As part of its statement, GCP Infrastructure says that it remains committed to delivering a strategy that accelerates its capital reallocation. The priorities for the uses of its available cash reserves remain, in the first instance, a combination of reducing its outstanding debt balance from the current £104m to as low as possible; and buying back shares whilst its share price trades at a material discount to its net asset value per ordinary share. Given these alternatives, the threshold for new investment activity remains a high hurdle. GCP’s board says that it will continue to work with the manager to accelerate the return of capital to the company in addition to scheduled amortisation through refinances, disposals and other means that may be available to the company from time to time.

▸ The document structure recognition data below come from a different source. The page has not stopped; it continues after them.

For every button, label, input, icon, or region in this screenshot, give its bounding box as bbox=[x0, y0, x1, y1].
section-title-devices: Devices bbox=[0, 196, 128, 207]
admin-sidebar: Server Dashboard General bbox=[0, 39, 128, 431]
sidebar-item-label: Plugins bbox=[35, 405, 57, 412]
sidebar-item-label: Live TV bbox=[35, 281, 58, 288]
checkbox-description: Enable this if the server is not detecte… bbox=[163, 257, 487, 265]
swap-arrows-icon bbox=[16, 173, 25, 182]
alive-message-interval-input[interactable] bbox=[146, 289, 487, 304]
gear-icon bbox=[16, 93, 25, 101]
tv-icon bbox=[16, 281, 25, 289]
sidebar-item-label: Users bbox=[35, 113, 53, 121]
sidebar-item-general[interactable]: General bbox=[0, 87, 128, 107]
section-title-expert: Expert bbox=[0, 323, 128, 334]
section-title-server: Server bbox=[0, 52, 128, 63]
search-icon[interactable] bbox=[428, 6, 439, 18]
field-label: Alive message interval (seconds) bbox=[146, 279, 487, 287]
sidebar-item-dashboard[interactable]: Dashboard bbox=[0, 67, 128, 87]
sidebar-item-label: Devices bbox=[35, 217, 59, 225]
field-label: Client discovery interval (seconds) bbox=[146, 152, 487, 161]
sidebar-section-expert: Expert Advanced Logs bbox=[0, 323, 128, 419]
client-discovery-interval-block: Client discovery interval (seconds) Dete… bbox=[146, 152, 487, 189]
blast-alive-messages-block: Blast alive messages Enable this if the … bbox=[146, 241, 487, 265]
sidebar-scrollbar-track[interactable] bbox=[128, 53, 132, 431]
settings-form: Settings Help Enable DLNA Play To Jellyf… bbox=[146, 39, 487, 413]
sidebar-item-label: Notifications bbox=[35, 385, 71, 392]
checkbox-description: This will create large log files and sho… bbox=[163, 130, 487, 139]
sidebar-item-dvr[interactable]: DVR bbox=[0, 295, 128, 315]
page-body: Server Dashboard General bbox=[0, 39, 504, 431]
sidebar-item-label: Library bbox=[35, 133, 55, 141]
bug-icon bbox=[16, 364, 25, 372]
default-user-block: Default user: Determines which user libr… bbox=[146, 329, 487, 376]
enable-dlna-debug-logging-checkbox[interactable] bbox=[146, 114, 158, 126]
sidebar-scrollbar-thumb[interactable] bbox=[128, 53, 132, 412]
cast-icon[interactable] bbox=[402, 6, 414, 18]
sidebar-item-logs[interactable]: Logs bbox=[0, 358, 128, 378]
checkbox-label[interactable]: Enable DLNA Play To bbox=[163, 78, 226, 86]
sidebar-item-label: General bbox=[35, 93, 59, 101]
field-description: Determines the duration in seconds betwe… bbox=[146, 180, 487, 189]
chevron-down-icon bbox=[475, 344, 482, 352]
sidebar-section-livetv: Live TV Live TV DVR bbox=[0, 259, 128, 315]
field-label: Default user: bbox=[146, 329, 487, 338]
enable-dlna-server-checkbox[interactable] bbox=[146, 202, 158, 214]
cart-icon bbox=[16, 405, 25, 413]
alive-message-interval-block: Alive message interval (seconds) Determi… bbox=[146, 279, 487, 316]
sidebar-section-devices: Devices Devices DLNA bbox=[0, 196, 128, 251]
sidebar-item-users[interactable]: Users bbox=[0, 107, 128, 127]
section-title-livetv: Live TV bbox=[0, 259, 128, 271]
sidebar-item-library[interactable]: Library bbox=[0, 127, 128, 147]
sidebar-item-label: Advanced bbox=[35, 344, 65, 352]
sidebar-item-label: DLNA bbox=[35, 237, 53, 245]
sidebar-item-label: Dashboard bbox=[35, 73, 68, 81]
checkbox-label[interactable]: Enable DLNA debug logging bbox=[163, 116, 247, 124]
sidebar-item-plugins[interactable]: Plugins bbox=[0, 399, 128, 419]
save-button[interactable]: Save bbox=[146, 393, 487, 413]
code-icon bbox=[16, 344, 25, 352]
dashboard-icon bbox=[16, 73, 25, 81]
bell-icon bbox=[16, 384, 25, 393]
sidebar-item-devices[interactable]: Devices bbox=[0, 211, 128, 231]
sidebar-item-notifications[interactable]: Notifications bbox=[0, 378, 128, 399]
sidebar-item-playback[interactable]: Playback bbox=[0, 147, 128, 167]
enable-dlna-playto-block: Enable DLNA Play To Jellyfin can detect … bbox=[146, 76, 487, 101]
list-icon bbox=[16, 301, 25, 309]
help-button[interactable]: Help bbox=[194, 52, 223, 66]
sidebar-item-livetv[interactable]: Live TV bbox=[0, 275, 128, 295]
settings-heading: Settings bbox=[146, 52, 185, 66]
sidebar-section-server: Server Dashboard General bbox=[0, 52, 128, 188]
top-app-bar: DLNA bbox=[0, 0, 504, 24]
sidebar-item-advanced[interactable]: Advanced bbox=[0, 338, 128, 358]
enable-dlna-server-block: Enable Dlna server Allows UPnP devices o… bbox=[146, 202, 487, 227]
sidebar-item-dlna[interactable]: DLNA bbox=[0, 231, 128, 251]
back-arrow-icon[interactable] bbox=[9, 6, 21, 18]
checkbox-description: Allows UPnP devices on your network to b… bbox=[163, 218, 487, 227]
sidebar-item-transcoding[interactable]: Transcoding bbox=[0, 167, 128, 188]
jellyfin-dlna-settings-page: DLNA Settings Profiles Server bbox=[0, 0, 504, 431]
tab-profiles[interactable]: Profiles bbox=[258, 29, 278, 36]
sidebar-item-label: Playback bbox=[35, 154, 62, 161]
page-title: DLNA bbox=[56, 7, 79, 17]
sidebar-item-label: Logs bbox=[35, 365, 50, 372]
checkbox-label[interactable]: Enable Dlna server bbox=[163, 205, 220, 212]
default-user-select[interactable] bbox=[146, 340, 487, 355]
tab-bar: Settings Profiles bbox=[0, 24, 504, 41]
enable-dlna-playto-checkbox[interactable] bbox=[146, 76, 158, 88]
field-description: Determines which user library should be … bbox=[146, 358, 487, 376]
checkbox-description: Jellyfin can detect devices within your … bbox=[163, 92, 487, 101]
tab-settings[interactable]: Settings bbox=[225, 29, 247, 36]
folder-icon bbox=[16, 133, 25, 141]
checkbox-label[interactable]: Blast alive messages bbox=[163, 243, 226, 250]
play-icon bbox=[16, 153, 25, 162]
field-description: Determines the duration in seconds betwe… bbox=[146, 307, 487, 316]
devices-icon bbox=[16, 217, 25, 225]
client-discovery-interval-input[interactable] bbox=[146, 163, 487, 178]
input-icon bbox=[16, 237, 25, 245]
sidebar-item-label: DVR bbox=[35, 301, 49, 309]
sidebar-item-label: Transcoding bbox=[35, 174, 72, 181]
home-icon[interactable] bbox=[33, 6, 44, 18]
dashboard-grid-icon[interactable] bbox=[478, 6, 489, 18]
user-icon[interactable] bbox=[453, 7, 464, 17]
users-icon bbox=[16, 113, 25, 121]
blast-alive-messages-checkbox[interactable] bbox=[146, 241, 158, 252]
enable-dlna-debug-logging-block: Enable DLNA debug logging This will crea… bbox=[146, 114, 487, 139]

GABI’s statement says that there has been a consistent view expressed by shareholders during the consultation that it would benefit from the introduction of a continuation vote. Reflecting this, its board has said that it will propose an ordinary resolution at the company’s AGM to be held in May 2024 that the company continue in its present form. In the event that such a resolution passes, a similar resolution will be proposed every four years thereafter. Alternatively, if such a resolution does not pass, the board expects to put forward proposals to shareholders to amend the investment objective and policy of the company to pursue a strategy for the orderly realisation of the company’s portfolio and the return of capital to shareholders thereafter.
GABI’s board says that, in the period up until the continuation vote at the 2024 AGM, it intends to use any cash resources available to it, after drawdowns of any existing commitments, firstly to repay the GABI’s revolving credit facility and, thereafter, to buyback GABI shares whilst these trade a material discount net asset value.
As part of the heads of terms, Gravis has underwritten the costs incurred by both CCP and GABI in progressing the merger proposals up to a capped amount, and therefore there will be little or no cost to GCP, GABI and their respective shareholders for the development of the proposals to date.